**** Records for processing ****

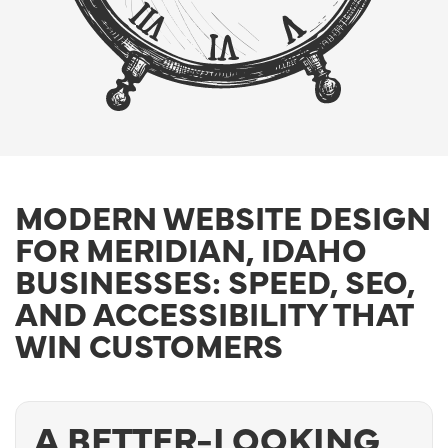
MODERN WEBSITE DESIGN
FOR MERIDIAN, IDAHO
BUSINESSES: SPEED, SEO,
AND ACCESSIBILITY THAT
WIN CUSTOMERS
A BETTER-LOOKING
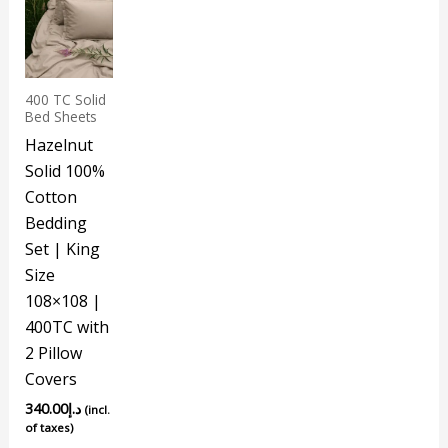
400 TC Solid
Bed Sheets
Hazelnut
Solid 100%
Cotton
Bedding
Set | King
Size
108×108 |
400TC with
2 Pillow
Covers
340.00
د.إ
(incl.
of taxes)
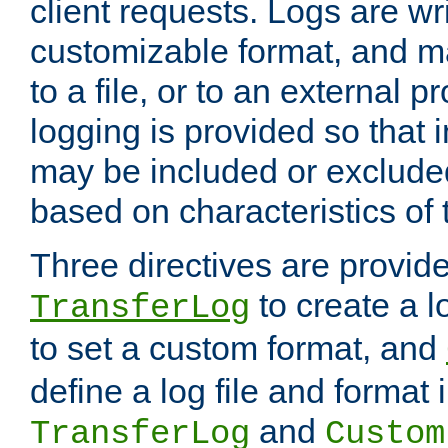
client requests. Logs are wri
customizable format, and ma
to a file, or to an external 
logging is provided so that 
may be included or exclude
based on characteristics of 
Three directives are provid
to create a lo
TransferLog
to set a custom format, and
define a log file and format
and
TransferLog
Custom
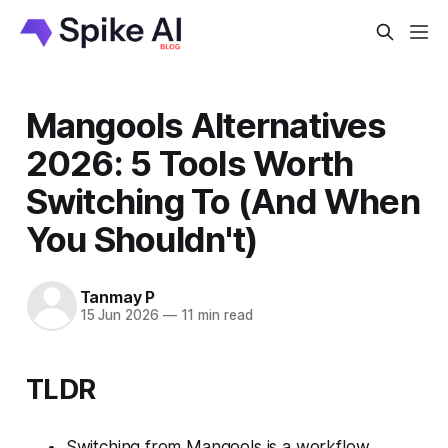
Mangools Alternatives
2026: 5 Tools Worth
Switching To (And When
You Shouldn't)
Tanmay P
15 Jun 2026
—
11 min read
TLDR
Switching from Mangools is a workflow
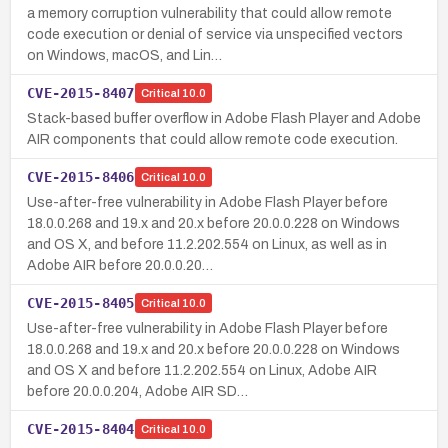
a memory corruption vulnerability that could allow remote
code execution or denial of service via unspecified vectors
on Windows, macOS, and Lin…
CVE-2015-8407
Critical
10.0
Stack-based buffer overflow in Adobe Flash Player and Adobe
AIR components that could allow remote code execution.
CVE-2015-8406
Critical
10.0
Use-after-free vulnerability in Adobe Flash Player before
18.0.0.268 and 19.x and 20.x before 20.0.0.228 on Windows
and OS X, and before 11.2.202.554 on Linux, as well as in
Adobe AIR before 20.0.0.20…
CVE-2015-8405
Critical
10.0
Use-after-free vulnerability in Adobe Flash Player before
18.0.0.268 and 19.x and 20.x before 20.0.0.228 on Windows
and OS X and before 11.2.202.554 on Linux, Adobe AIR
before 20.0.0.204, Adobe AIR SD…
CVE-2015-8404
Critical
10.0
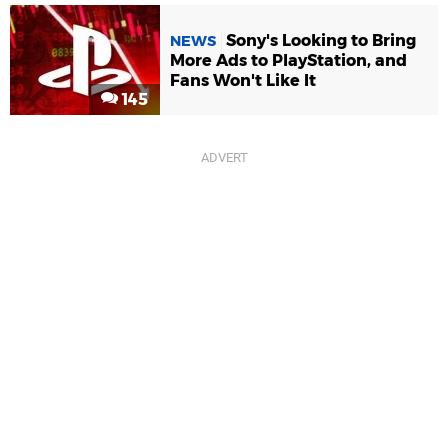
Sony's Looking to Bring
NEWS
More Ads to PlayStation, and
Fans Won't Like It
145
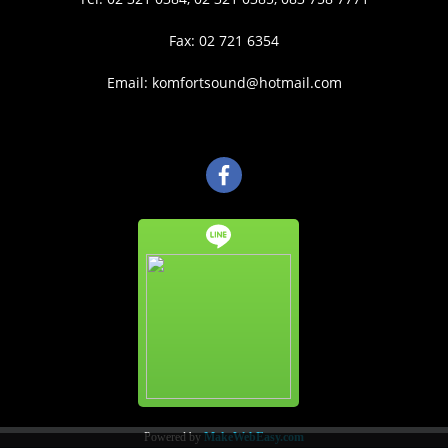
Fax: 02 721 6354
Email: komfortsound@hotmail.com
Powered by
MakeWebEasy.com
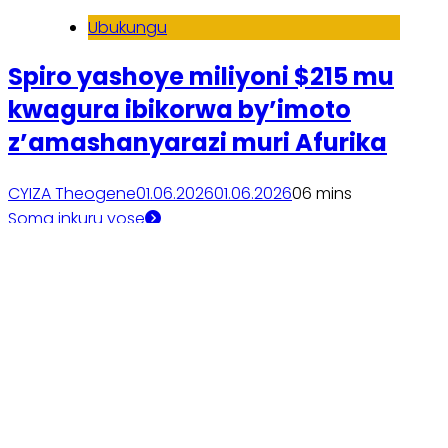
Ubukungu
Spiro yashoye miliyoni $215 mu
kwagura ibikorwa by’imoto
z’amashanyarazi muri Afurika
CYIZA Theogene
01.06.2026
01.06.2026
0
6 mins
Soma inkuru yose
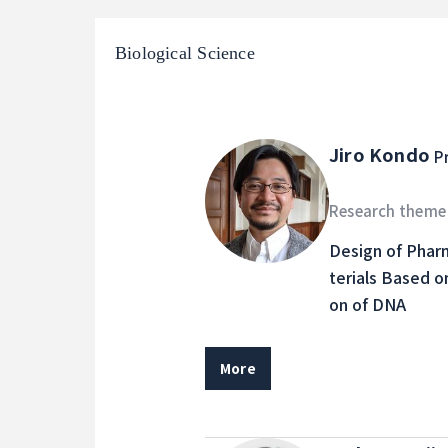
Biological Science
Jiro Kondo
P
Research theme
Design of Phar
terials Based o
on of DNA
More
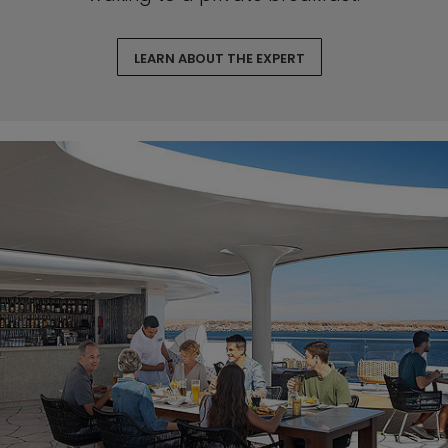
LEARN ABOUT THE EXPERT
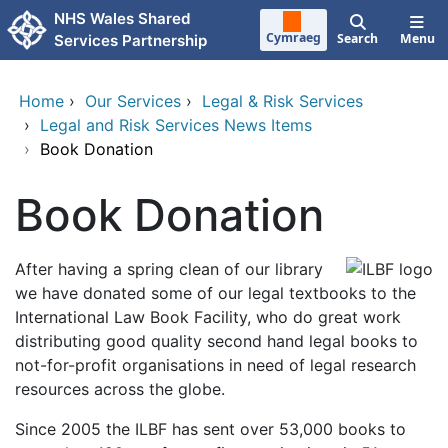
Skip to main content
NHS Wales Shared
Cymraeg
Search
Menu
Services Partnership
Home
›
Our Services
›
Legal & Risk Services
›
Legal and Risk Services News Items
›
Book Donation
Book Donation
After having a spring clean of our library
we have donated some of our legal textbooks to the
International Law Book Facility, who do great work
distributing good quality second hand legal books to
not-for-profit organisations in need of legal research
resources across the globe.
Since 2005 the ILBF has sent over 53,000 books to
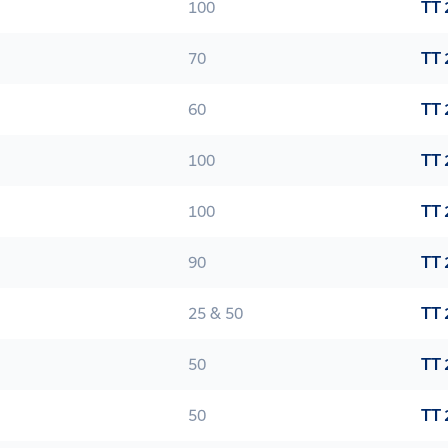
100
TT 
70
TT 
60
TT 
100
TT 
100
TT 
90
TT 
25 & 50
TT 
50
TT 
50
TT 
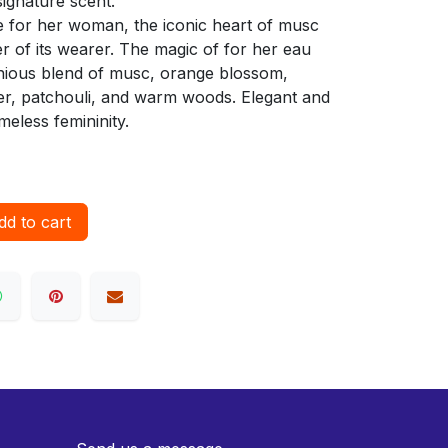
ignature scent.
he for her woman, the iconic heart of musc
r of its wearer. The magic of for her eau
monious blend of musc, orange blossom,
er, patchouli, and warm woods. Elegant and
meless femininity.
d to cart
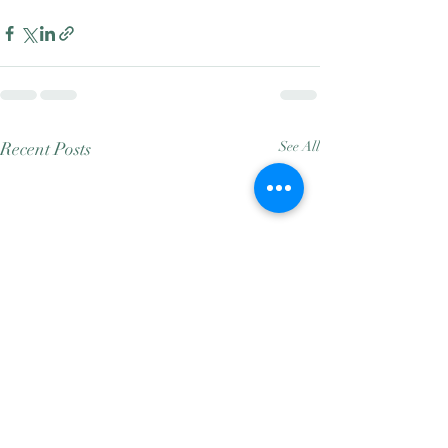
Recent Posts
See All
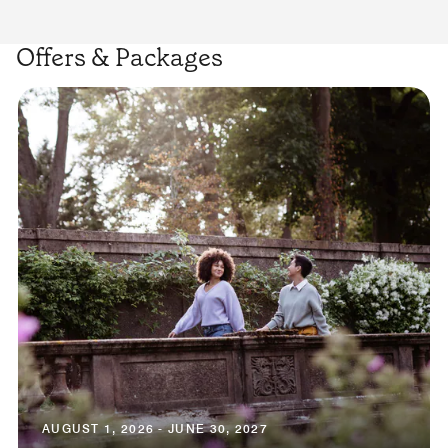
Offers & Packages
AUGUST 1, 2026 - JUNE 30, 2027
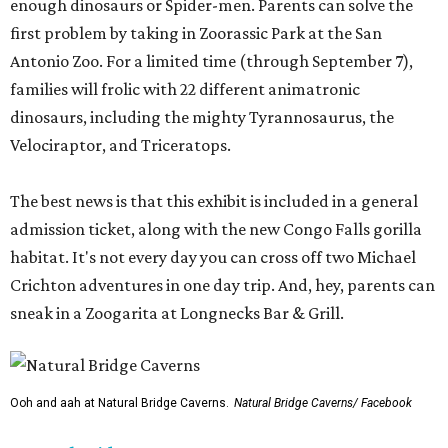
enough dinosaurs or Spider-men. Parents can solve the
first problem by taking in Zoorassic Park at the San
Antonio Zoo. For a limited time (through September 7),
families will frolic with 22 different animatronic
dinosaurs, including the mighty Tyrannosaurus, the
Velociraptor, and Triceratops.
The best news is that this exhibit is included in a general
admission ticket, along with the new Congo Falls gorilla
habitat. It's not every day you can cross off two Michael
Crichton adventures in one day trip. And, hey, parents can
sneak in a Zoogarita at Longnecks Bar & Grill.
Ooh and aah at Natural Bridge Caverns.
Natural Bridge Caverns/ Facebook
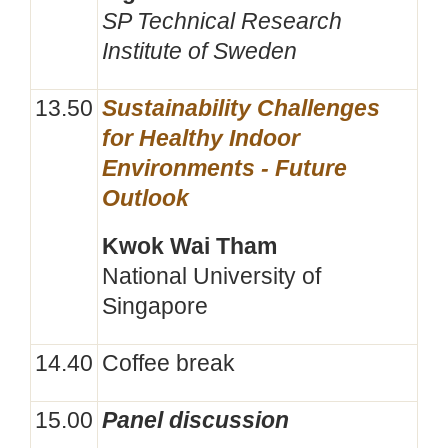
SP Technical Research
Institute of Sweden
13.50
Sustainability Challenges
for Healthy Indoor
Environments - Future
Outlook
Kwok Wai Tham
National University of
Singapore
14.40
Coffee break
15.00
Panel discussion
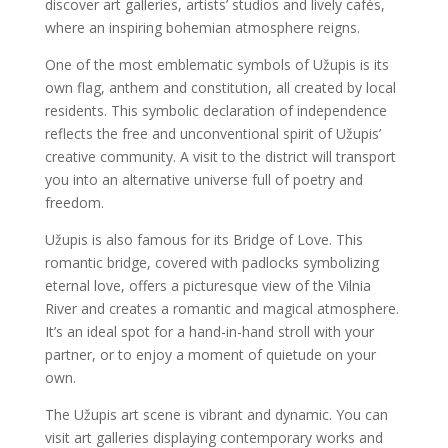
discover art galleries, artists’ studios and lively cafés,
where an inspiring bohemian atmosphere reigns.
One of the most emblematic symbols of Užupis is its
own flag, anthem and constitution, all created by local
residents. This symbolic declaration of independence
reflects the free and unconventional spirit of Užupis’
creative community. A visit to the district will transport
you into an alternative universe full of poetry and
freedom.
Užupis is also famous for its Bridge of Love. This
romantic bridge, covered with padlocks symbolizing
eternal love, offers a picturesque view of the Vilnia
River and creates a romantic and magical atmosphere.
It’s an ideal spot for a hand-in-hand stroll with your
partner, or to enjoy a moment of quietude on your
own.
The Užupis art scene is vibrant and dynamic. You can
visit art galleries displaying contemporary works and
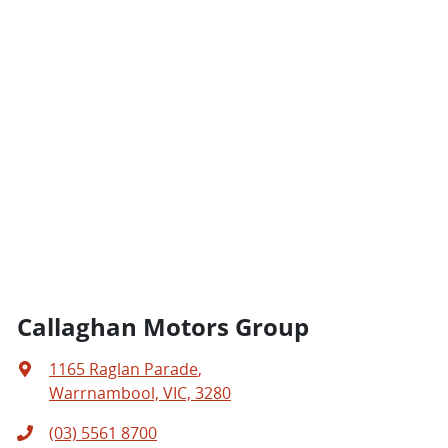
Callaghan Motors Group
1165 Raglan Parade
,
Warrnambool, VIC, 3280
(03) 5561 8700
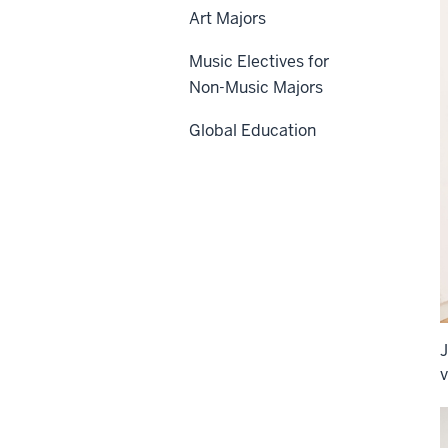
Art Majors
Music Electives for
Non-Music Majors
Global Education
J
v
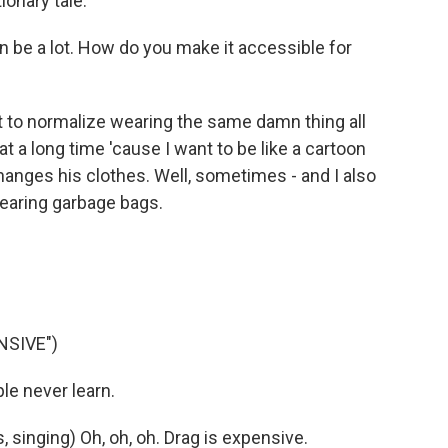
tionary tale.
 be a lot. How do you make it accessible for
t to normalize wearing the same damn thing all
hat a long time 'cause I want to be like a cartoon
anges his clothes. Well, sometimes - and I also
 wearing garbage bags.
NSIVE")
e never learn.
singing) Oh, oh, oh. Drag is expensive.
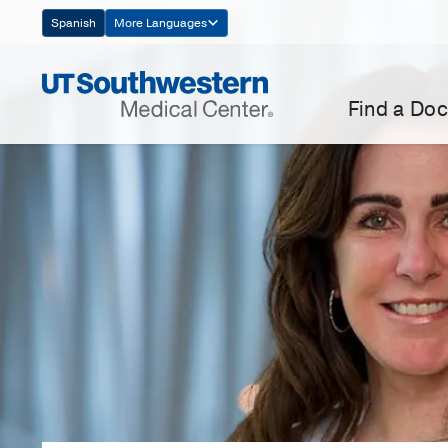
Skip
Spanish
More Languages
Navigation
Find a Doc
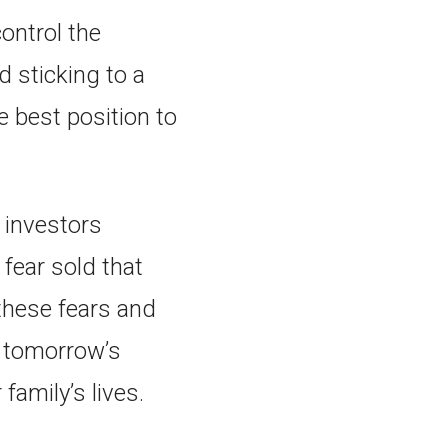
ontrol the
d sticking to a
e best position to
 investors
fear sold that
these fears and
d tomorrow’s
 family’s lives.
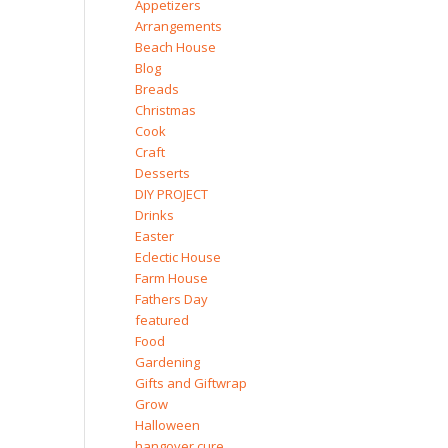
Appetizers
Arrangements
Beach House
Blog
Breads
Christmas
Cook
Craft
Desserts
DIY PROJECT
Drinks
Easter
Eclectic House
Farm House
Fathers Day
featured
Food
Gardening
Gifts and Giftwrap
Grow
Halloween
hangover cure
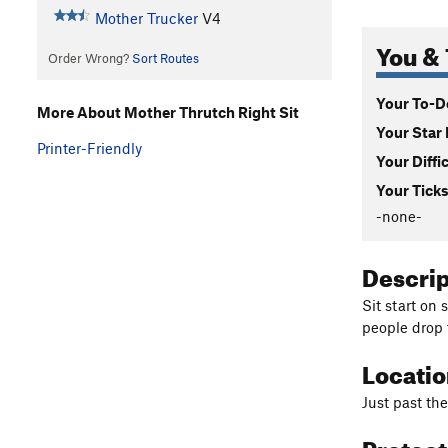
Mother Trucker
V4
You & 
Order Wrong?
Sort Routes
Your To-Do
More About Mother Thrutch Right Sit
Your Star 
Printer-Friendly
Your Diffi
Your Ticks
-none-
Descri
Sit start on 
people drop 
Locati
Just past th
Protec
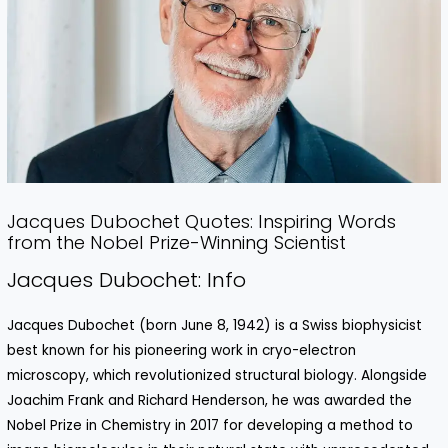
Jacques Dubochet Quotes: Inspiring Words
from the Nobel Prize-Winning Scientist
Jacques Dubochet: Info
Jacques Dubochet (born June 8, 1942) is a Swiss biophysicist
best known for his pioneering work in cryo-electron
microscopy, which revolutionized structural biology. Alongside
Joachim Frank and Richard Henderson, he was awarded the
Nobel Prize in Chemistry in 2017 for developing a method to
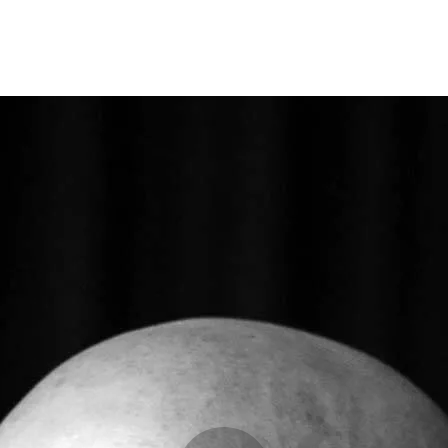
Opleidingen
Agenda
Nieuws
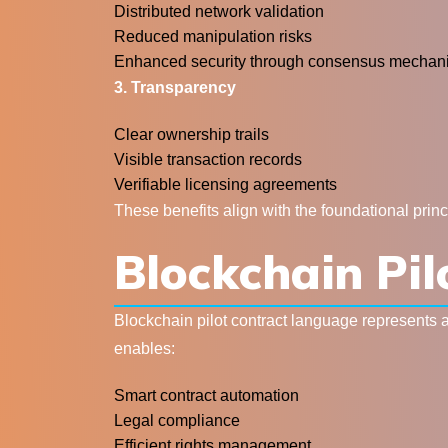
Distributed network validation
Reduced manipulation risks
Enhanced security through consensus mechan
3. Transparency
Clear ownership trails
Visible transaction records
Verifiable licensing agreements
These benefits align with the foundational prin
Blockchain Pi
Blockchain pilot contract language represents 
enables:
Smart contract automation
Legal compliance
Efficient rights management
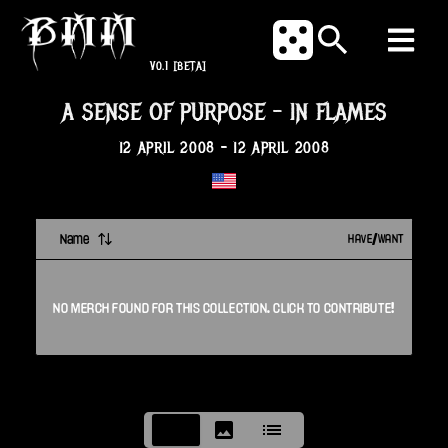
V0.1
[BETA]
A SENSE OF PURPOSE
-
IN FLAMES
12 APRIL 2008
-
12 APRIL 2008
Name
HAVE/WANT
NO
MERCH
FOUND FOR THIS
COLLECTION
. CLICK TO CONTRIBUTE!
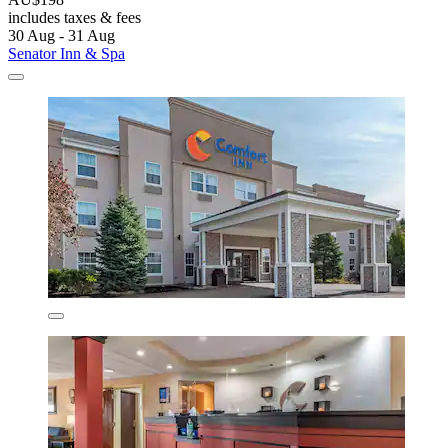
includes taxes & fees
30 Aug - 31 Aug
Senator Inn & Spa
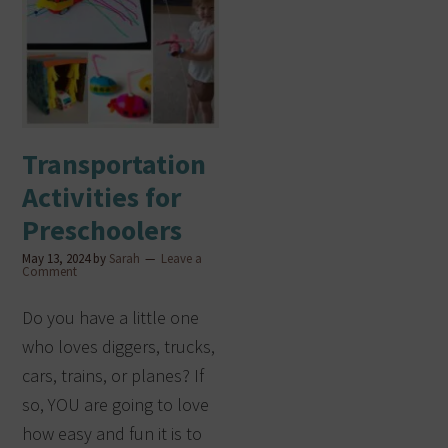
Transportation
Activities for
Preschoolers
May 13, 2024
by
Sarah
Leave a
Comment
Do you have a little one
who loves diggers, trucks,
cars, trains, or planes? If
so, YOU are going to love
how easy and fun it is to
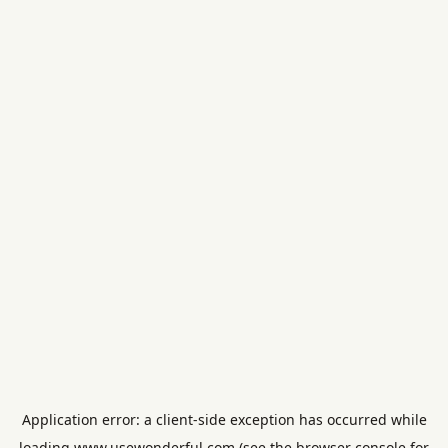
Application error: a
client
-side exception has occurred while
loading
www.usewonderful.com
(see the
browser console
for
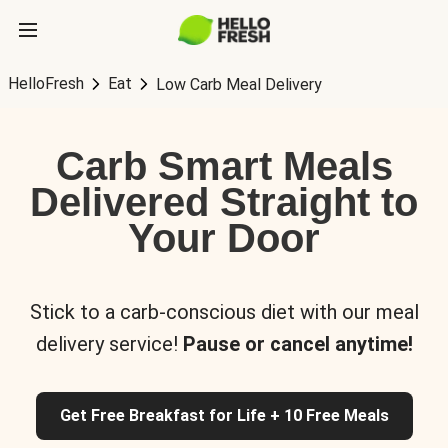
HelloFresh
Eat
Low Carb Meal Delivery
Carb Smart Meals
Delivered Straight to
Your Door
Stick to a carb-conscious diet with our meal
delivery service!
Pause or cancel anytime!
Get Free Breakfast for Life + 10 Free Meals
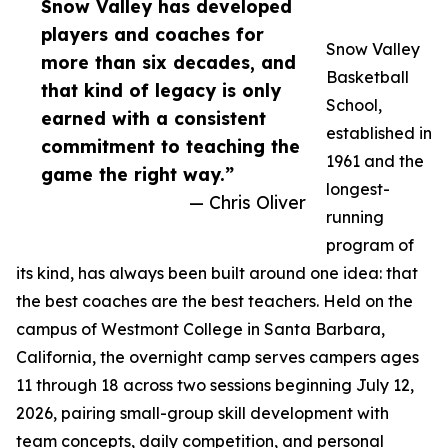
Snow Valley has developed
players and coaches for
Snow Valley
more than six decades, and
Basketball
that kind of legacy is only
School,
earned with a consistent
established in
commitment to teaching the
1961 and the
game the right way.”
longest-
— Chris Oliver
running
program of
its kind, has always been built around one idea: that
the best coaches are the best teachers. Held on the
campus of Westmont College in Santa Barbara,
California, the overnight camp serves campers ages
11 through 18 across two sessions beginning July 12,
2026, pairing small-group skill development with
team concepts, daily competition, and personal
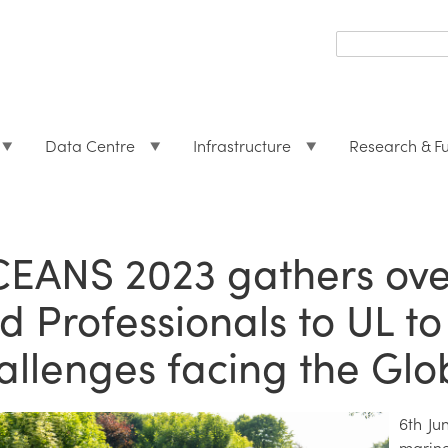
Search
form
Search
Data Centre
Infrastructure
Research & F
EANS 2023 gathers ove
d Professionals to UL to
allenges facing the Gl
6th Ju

****

**Exercise goal**. Return only the stretch above from the line containing "Sit start on" through the line containing "Joachim Frank and", word for word and without pictures.

**Your response**.
Sit start on 
people drop 
Locati
Just past th
Protec
Jacques Dubochet Quotes: Inspiring Words
from the Nobel Prize-Winning Scientist
Jacques Dubochet: Info
Jacques Dubochet (born June 8, 1942) is a Swiss biophysicist
best known for his pioneering work in cryo-electron
microscopy, which revolutionized structural biology. Alongside
Joachim Frank and Richard Henderson, he was awarded the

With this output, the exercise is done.